Medya
  • 6.2.2019 17:25

Ülkücülerin Soyer ile imtihanı!..

CHP'nin İzmir adayı olan Tunç Soyer'in babası, ülkücüleri Mamak'ta adeta kırıp geçirmişti. 5 idam yüzlerce işkence vakası ve işkenceden aklını yitiren Ülkücüler..
Yıllar sonra bugün İYİ Parti sağlarına geçen bazı ülkücüler şimdi zor bir tercihle karşı karşıya..
Metin Özer ülkücülerin bu imtihanını yazdı..
İşte çok konuşulacak olan o yazı..

Ülkücülerin Soyer ile imtihanı!..

Allah rahmet eylesin, Muhsin Yazıcıoğlu benim yürüyüş arkadaşımdı.
Muhsin Başkan, Ankara Oran’daki ormanlık alanda sabahları düzenli olarak yürürdü.
Zaman zaman da birlikte yürürdük.
Oran’daki orman pek çok siyasinin sabah saatlerindeki ilk uğrak yeriydi.
Deniz Baykal alacakaranlıkta buraya gelir, sporunu yapıp dönerdi.
Biz yürüyüşe başladığımızda Baykal’ı yürüyüşü bitirmiş olarak karşımızda bulurduk.
Baykal bize takılır, “Gençler yine geç kalmışsınız” derdi.
Yazıcıoğlu çok hızlı yürürdü. 
Yetişmekte zorlanır, ayaküstü biraz muhabbet arası verirdik.
Ben Gaddar Savcı Nurettin Soyer'in insanlık dışı işkencelerini burada öğrendim.
Kendisinin masum ülkücü gençlere yaptığı zulümleri biliyordum ama boyutunu bilmiyordum.
Muhsin Başkan dedi ki: “Mamak’ta bir cani vardı. İnsanlıktan zerre nasibini almamış bu işkenceci yüzünden kaç ülküdaşım aklını yitirdi, emin ol ben bile sayısını bilmiyorum.
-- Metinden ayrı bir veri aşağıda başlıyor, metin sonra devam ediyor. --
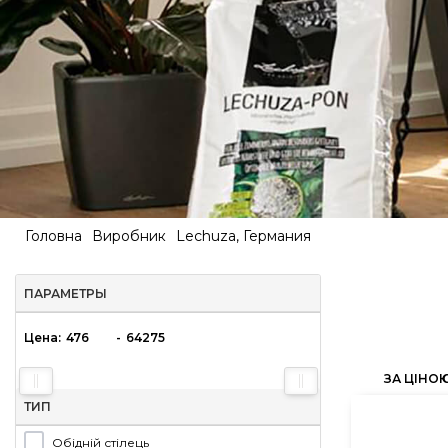
Головна
Виробник
Lechuza, Германия
ПАРАМЕТРЫ
Цена:
-
ЗА ЦІНО
ТИП
Обідній стілець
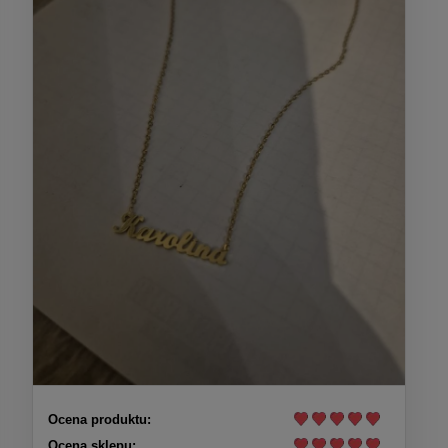
Ocena produktu:
Ocena sklepu:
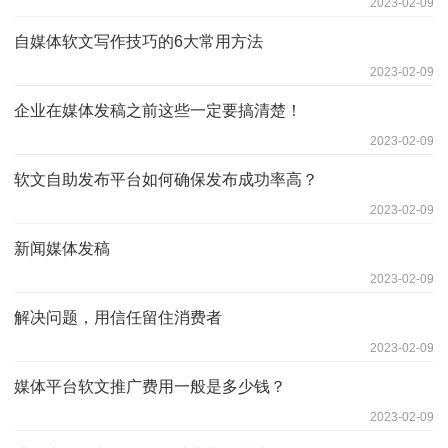
2023-02-09
自媒体软文写作技巧的6大常用方法
2023-02-09
企业在媒体发稿之前这些一定要搞清楚！
2023-02-09
软文自助发布平台如何确保发布成功率高？
2023-02-09
新闻媒体发稿
2023-02-09
解决问题，用信任留住消费者
2023-02-09
媒体平台软文推广费用一般是多少钱？
2023-02-09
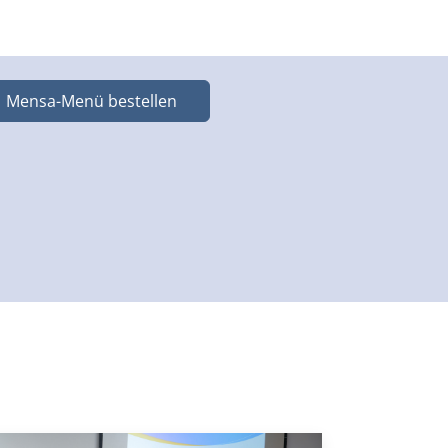
Mensa-Menü bestellen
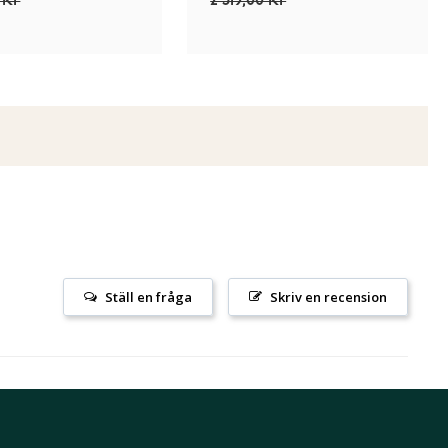
 Kr
2 519,00 Kr
Ställ en fråga
Skriv en recension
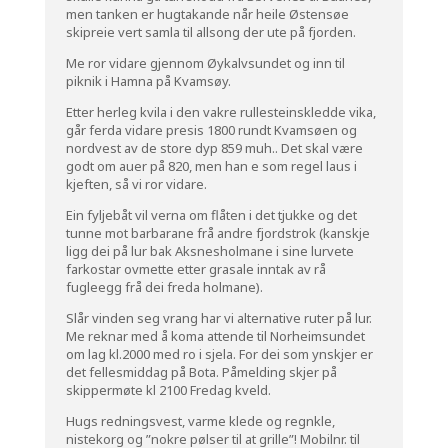
men tanken er hugtakande når heile Østensøe
skipreie vert samla til allsong der ute på fjorden.
Me ror vidare gjennom Øykalvsundet og inn til
piknik i Hamna på Kvamsøy.
Etter herleg kvila i den vakre rullesteinskledde vika,
går ferda vidare presis 1800 rundt Kvamsøen og
nordvest av de store dyp 859 muh.. Det skal være
godt om auer på 820, men han e som regel laus i
kjeften, så vi ror vidare.
Ein fyljebåt vil verna om flåten i det tjukke og det
tunne mot barbarane frå andre fjordstrok (kanskje
ligg dei på lur bak Aksnesholmane i sine lurvete
farkostar ovmette etter grasale inntak av rå
fugleegg frå dei freda holmane).
Slår vinden seg vrang har vi alternative ruter på lur.
Me reknar med å koma attende til Norheimsundet
om lag kl.2000 med ro i sjela. For dei som ynskjer er
det fellesmiddag på Bota. Påmelding skjer på
skippermøte kl 2100 Fredag kveld.
Hugs redningsvest, varme klede og regnkle,
nistekorg og ”nokre pølser til at grille”! Mobilnr. til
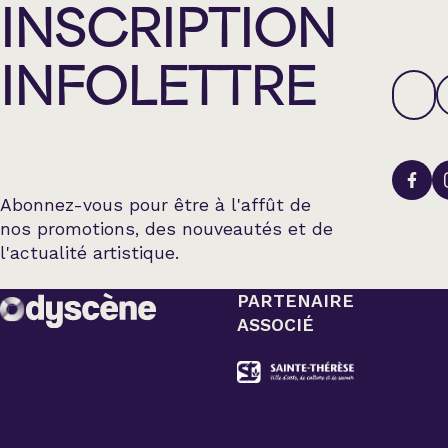
INSCRIPTION
INFOLETTRE
Abonnez-vous pour être à l'affût de
nos promotions, des nouveautés et de
l'actualité artistique.
PARTENAIRE
ASSOCIÉ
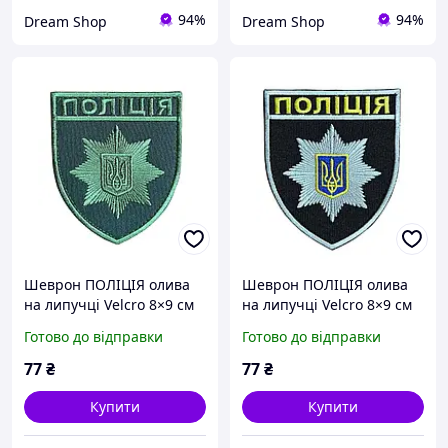
94%
94%
Dream Shop
Dream Shop
Шеврон ПОЛІЦІЯ олива
Шеврон ПОЛІЦІЯ олива
на липучці Velcro 8×9 см
на липучці Velcro 8×9 см
вишита тактична
вишита тактична
Готово до відправки
Готово до відправки
нашивка для форменого
нашивка для форменого
одягу
одягу
77
₴
77
₴
Купити
Купити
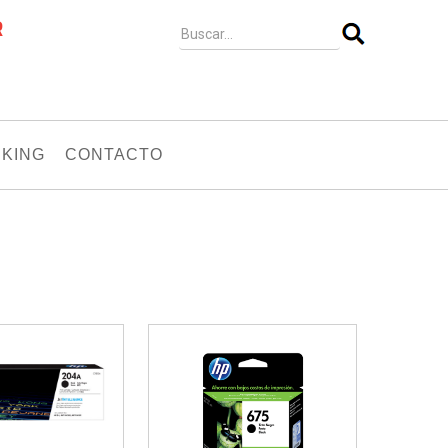
R
KING
CONTACTO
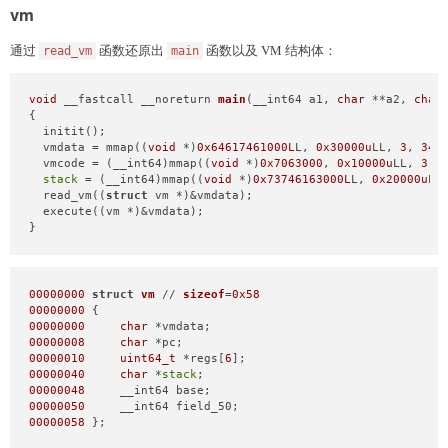
vm
通过
函数还原出
函数以及 VM 结构体：
read_vm
main
void
 __fastcall __noreturn 
main
(__int64 a1, 
char
 **a2, 
char
{

  initit();

  vmdata = mmap((
void
 *)
0x64617461000L
L, 
0x30000u
LL, 
3
, 
34
,
  vmcode = (__int64)mmap((
void
 *)
0x7063000
, 
0x10000u
LL, 
3
, 
stack
 = (__int64)mmap((
void
 *)
0x73746163000L
L, 
0x20000u
LL
  read_vm((
struct
 vm *)&vmdata);

  execute((vm *)&vmdata);

}
00000000
struct
vm
 // 
sizeof
=
0x58
00000000
00000000
char
00000008
char
00000010
uint64_t
 *regs[
6
00000040
char
 *
stack
00000048
00000050
00000058
 };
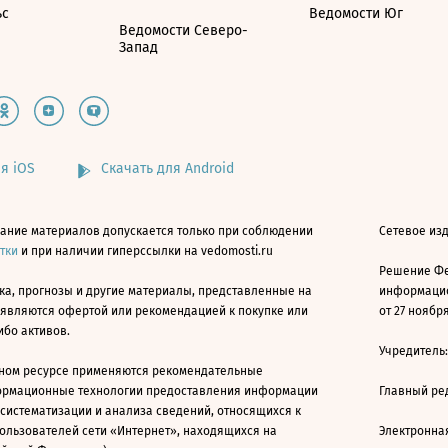
ьс
Ведомости Юг
Ведомости Северо-
Запад
я iOS
Скачать для Android
ание материалов допускается только при соблюдении
Сетевое изд
атки
и при наличии гиперссылки на vedomosti.ru
Решение Фе
ка, прогнозы и другие материалы, представленные на
информацио
 являются офертой или рекомендацией к покупке или
от 27 ноября
ибо активов.
Учредитель
ном ресурсе применяются рекомендательные
ормационные технологии предоставления информации
Главный ре
 систематизации и анализа сведений, относящихся к
ользователей сети «Интернет», находящихся на
Электронна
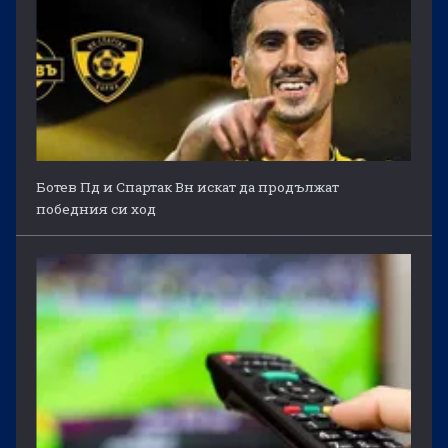
Ботев Пд и Спартак Вн искат да продължат
победния си ход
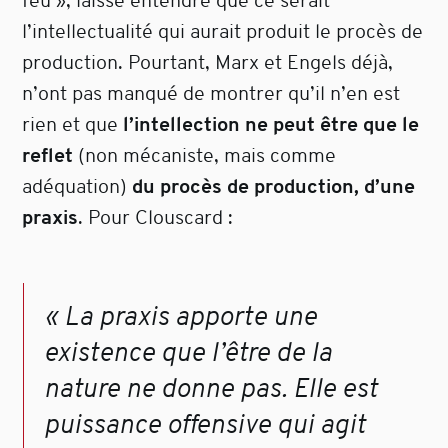
feu », laisse entendre que ce serait
l’intellectualité qui aurait produit le procès de
production. Pourtant, Marx et Engels déjà,
n’ont pas manqué de montrer qu’il n’en est
rien et que
l’intellection ne peut être que le
reflet
(non mécaniste, mais comme
adéquation)
du procès de production, d’une
praxis
. Pour Clouscard :
« La praxis apporte une
existence que l’être de la
nature ne donne pas. Elle est
puissance offensive qui agit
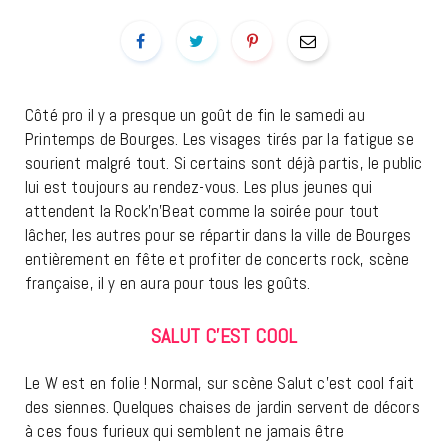
Côté pro il y a presque un goût de fin le samedi au
Printemps de Bourges. Les visages tirés par la fatigue se
sourient malgré tout. Si certains sont déjà partis, le public
lui est toujours au rendez-vous. Les plus jeunes qui
attendent la Rock’n’Beat comme la soirée pour tout
lâcher, les autres pour se répartir dans la ville de Bourges
entièrement en fête et profiter de concerts rock, scène
française, il y en aura pour tous les goûts.
SALUT C’EST COOL
Le W est en folie ! Normal, sur scène Salut c’est cool fait
des siennes. Quelques chaises de jardin servent de décors
à ces fous furieux qui semblent ne jamais être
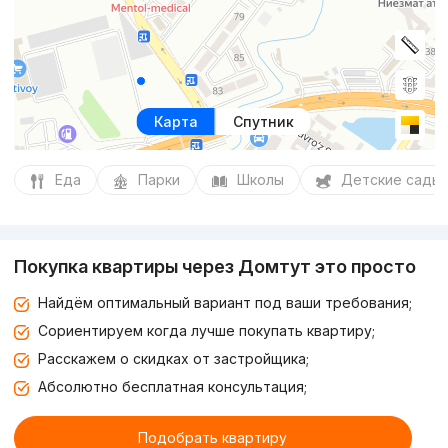
Карта
Спутник
Еда
Парки
Школы
Детские сады
Покупка квартиры через Домтут это просто
Найдём оптимальный вариант под ваши требования;
Сориентируем когда лучше покупать квартиру;
Расскажем о скидках от застройщика;
Абсолютно бесплатная консультация;
Подобрать квартиру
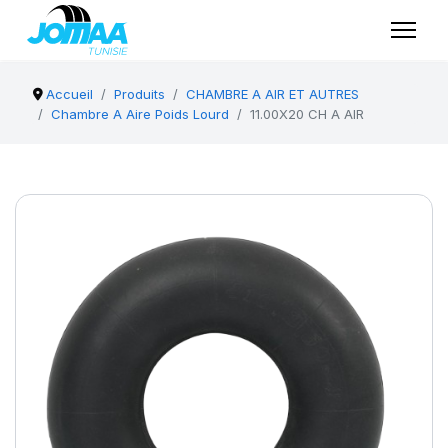
Accueil
Produits
CHAMBRE A AIR ET AUTRES
Chambre A Aire Poids Lourd
11.00X20 CH A AIR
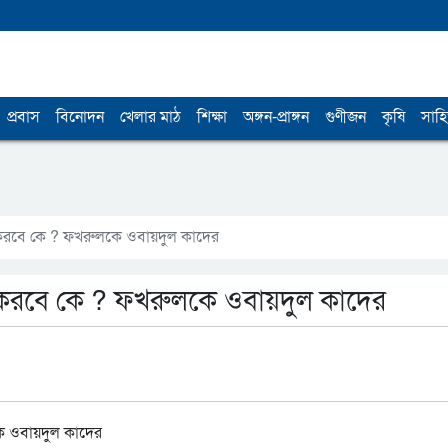
প্রবাস
বিনোদন
খেলার মাঠ
শিক্ষা
অঙ্গন-প্রাঙ্গন
গুণীজন
কৃষি
সাহি
করবে কে ? ফখরুলকে ওবায়দুল কাদের
করবে কে ? ফখরুলকে ওবায়দুল কাদের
Hep sesini duyardık ama yüzünü hiç görmezdik
“Bir ülküdaşıma elektrik veriyorlardı. Biz bağırtısını duyuyorduk. O arkadaş her elektrik verdiklerinde “Allah” diye bağırıyordu. 
Her bağırdığında aynı sesi duyduk: “Demek bozkurtlar böyle uluyormuş. Bir daha ulutun şunu.”

Başkan” dedim;
-Emri veren o sesin sahibini öğrendiniz mi?
Muhsin Başkan, “Öğrenmeyi bir kenara bırak, ben yüzünü de gördüm” dedi ve anlattı.
- Bir gün beni falakaya yatırmışlardı. Başımda emir verirken ayakkabılarını görüyordum. Yerde sürürlerken gözümü bağladıkları bez kaydı ve o an yüzünü gördüm. O yüzü daha sonra MHP davasında gördüm. O kişi savcı Nurettin Soyer idi.
Kendisini asla unutmadım ve yaşadıkça da unutmayacağım.
Ünü 12 Eylül ihtilalcilerinin bile önüne geçen Nurettin Soyer, ülkücülerin nefretle, beddua ile andığı bir isim oldu.
Yıllar içerisinde unutulmuş olan Nurettin Soyer ismini, CHP tekrar herkese hatırlattı.
Nurettin Soyer’in oğlu Tunç Soyer’i Türkiye’nin 3’ncü büyük şehri İzmir’den belediye başkanlığına aday gösterdi.
Soyer’in adaylığı ülkücü camiada bir kez daha büyük bir travmaya neden oldu.
Davada pasif buldukları Devlet Bahçeli’den kaçıp Meral Akşener’e koşan ülkücüler; sığındıkları CHP limanında resmen Soyer fırtınasına yakalandı.
Kaçak ülkücüler için adeta bir kabus olan Soyer’in adaylığı, İYİ Parti’de orta şiddette bir depreme neden oldu.
Daha önce 3 kurucu üyesi istifa eden İYİ Parti’de, milletvekili istifaları da ardı ardına geldi.
İYİ Parti'den istifa eden Manisa Milletvekili Tamer Akkal, AK Parti'ye geçti.
İYİ Parti Kurucularından Cezmi Polat da Tunç Soyer’in adaylığına tepki olarak partisinden istifa etti.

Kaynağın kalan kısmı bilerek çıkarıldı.